Rationality- From AI to Zombies

Page 123

by Eliezer Yudkowsky

Being religious doesn’t make you less than human. Your brain still has the abilities of a human brain. The dangerous part is that being religious might stop you from applying those native abilities to your religion—stop you from reflecting fully on yourself. People don’t heal their errors by resetting themselves to an ideal philosopher of pure emptiness and reconsidering all their sensory experiences from scratch. They heal themselves by becoming more willing to question their current beliefs, using more of the power of their current mind.

This is why it’s important to distinguish between reflecting on your mind using your mind (it’s not like you can use anything else) and having an unquestionable assumption that you can’t reflect on.

“I believe that the Bible is the word of God, because the Bible says so.” Well, if the Bible were an astoundingly reliable source of information about all other matters, if it had not said that grasshoppers had four legs or that the universe was created in six days, but had instead contained the Periodic Table of Elements centuries before chemistry—if the Bible had served us only well and told us only truth—then we might, in fact, be inclined to take seriously the additional statement in the Bible, that the Bible had been generated by God. We might not trust it entirely, because it could also be aliens or the Dark Lords of the Matrix, but it would at least be worth taking seriously.

Likewise, if everything else that priests had told us turned out to be true, we might take more seriously their statement that faith had been placed in us by God and was a systematically trustworthy source—especially if people could divine the hundredth digit of pi by faith as well.

So the important part of appreciating the circularity of “I believe that the Bible is the word of God, because the Bible says so,” is not so much that you are going to reject the idea of reflecting on your mind using your current mind. Rather, you realize that anything which calls into question the Bible’s trustworthiness also calls into question the Bible’s assurance of its trustworthiness.

This applies to rationality too: if the future should cease to resemble the past—even on its lowest and simplest and most stable observed levels of organization—well, mostly, I’d be dead, because my brain’s processes require a lawful universe where chemistry goes on working. But if somehow I survived, then I would have to start questioning the principle that the future should be predicted to be like the past.

But for now . . . what’s the alternative to saying, “I’m going to believe that the future will be like the past on the most stable level of organization I can identify, because that’s previously worked better for me than any other algorithm I’ve tried”?

Is it saying, “I’m going to believe that the future will not be like the past, because that algorithm has always failed before”?

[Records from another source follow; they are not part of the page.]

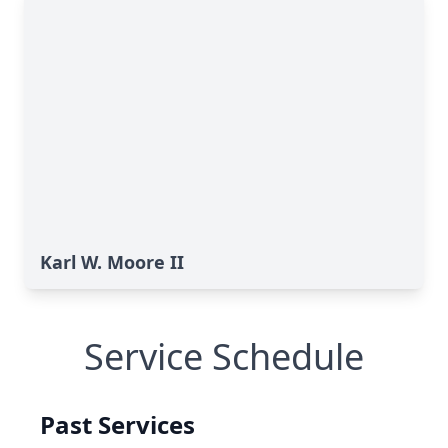
Karl W. Moore II
Service Schedule
Past Services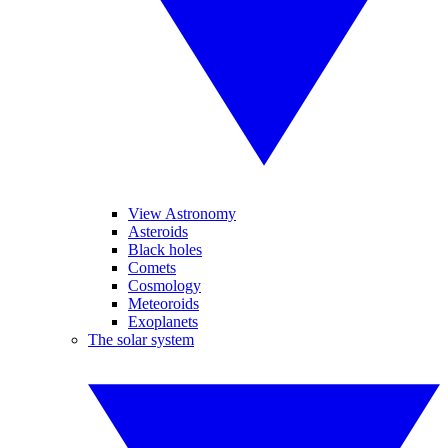
View Astronomy
Asteroids
Black holes
Comets
Cosmology
Meteoroids
Exoplanets
The solar system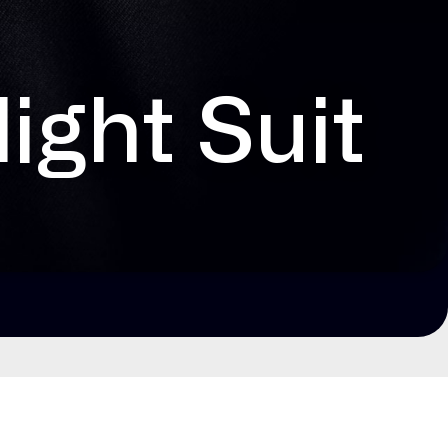
ight Suit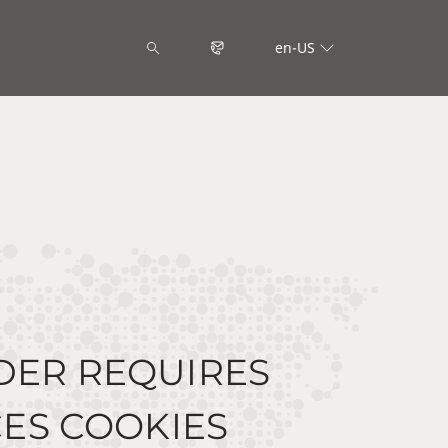
en-US
DER REQUIRES
ES COOKIES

At this point I feel obliged to drag up the point that rationalists are not out to win arguments with ideal philosophers of perfect emptiness; we are simply out to win. For which purpose we want to get as close to the truth as we can possibly manage. So at the end of the day, I embrace the principle: “Question your brain, question your intuitions, question your principles of rationality, using the full current force of your mind, and doing the best you can do at every point.”

If one of your current principles does come up wanting—according to your own mind’s examination, since you can’t step outside yourself—then change it! And then go back and look at things again, using your new improved principles.

The point is not to be reflectively consistent. The point is to win. But if you look at yourself and play to win, you are making yourself more reflectively consistent—that’s what it means to “play to win” while “looking at yourself.”

Everything, without exception, needs justification. Sometimes—unavoidably, as far as I can tell—those justifications will go around in reflective loops. I do think that reflective loops have a meta-character which should enable one to distinguish them, by common sense, from circular logics. But anyone seriously considering a circular logic in the first place is probably out to lunch in matters of rationality, and will simply insist that their circular logic is a “reflective loop” even if it consists of a single scrap of paper saying “Trust me.” Well, you can’t always optimize your rationality techniques according to the sole consideration of preventing those bent on self-destruction from abusing them.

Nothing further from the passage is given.